As the Department of War and the Justice Department continue their “investigations” into a video featuring six Democratic lawmakers reminding members of the U.S. military of their obligation to refuse illegal orders, the Republican counterargument that no illegal order had ever been issued by the Trump administration, a cornerstone of their case that these six lawmakers should be arrested, tried for sedition, and punished by means up to and including execution, has run into a problem.
The disclosure by the Washington Post over the weekend of what appears to be exactly such an order, which if indeed given by Dudebro of Defense Pete Hegseth would appear to be a grave violation of American and international laws of war:
Hegseth’s order, which has not been previously reported, adds another dimension to the campaign against suspected drug traffickers. Some current and former U.S. officials and law-of-war experts have said that the Pentagon’s lethal campaign — which has killed more than 80 people to date — is unlawful and may expose those most directly involved to future prosecution.
The alleged traffickers pose no imminent threat of attack against the United States and are not, as the Trump administration has tried to argue, in an “armed conflict” with the U.S., these officials and experts say.
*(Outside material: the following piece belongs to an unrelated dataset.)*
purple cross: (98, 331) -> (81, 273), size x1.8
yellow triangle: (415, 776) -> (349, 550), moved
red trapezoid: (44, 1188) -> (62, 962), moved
Because there is no legitimate war between the two sides, killing any of the men in the boats “amounts to murder,” said Todd Huntley, a former military lawyer who advised Special Operations forces for seven years at the height of the U.S. counterterrorism campaign.
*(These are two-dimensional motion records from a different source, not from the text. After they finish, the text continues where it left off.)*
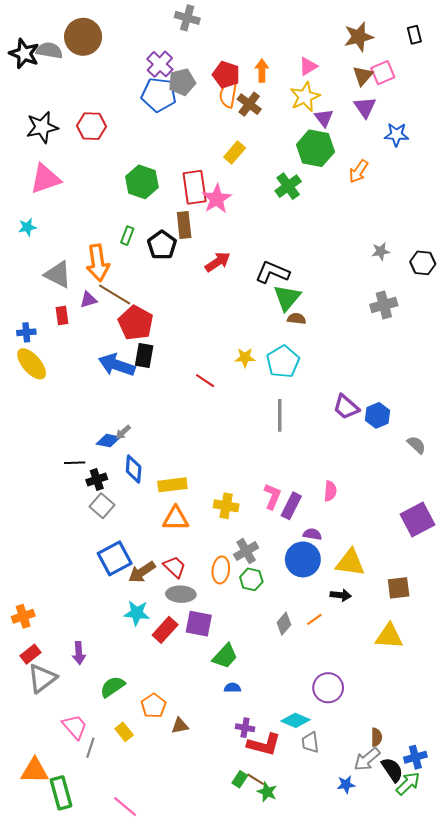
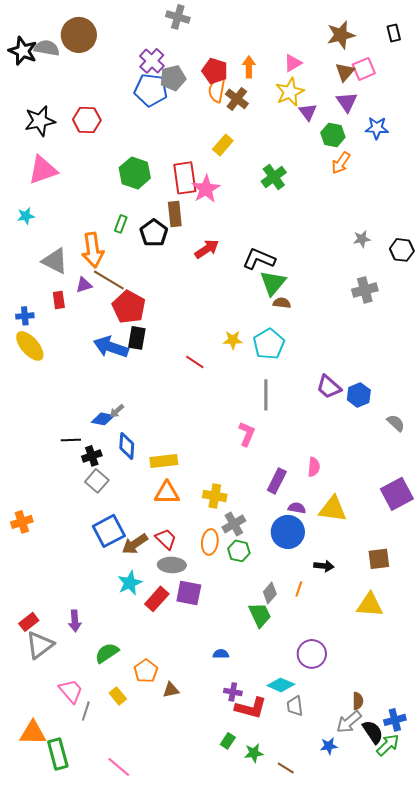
green hexagon: (315, 148) -> (333, 135), moved, size x0.7
pink L-shape: (272, 496) -> (247, 434), moved
yellow cross: (226, 506) -> (215, 496), moved
yellow triangle: (350, 563) -> (333, 509), moved
cyan star: (137, 613) -> (130, 583), turned -30
orange cross: (23, 616) -> (22, 522), moved
orange line: (314, 619) -> (299, 589), turned -35
green trapezoid: (225, 656) -> (260, 615), moved, turned -68
brown line: (256, 779) -> (286, 768), moved
green star: (267, 792) -> (254, 753), turned -30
Seemingly aware of the serious problem giving “no quarter” to the incapacitated survivors of this strike represents for the Trump administration’s already legally-shaky military strikes on alleged drug trafficking boats in the Caribbean and the Pacific, President Donald Trump issued a denial that could presage the tossing of Hegseth overboard:
President Donald Trump said Sunday that he has “great confidence” that Defense Secretary Pete Hegseth did not give a spoken order to kill all crew members aboard a vessel suspected of smuggling drugs in the Caribbean Sea in September.
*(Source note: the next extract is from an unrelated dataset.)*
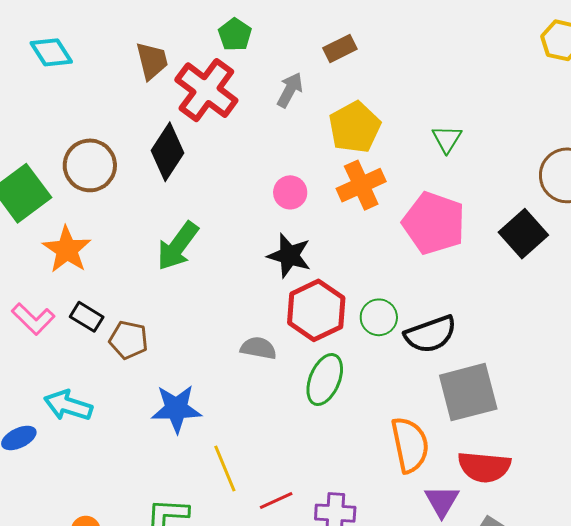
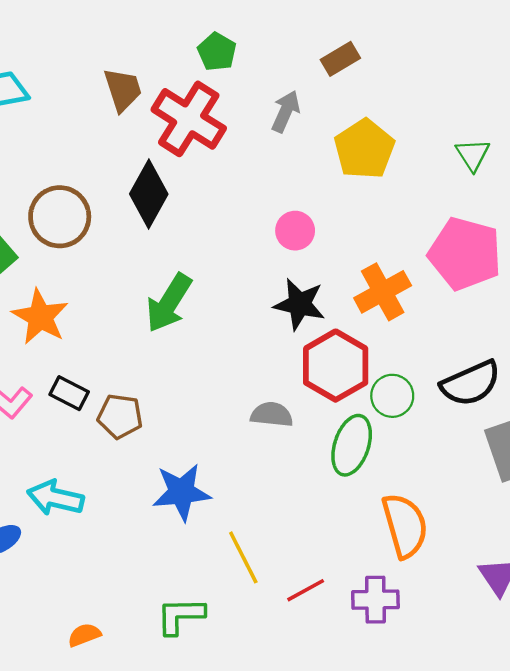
orange cross: (361, 185) -> (383, 292), moved
green circle: (379, 317) -> (392, 396), moved
orange semicircle: (410, 445) -> (405, 526), moved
Trump said Hegseth told him “he did not say that, and I believe him, 100 percent.”
The problem is that Hegseth himself hasn’t denied that he gave the order, only dismissing the news reports as “fake news” while defending the administration’s justifications for lethal strikes that in every case could have just as easily been non-lethal interdictions of these vessels with the same effect of stopping whatever their cargo is from reaching American shores. Trump is hinging his support for Hegseth on a denial that the facts as reported don’t back up, which also gives Trump an easy way out if firing Hegseth becomes a matter of necessity–followed, we assume, by a pre-emptive pardon to deal with the legalities. Though much like Trump can’t pardon Tina Peters, a pardon for Hegseth won’t protect him from being indicted in The Hague.
In the meantime, although the administration will be loath to admit it if they ever do, Rep. Jason Crow and the rest of the “Sedition Six” appear to be vindicated.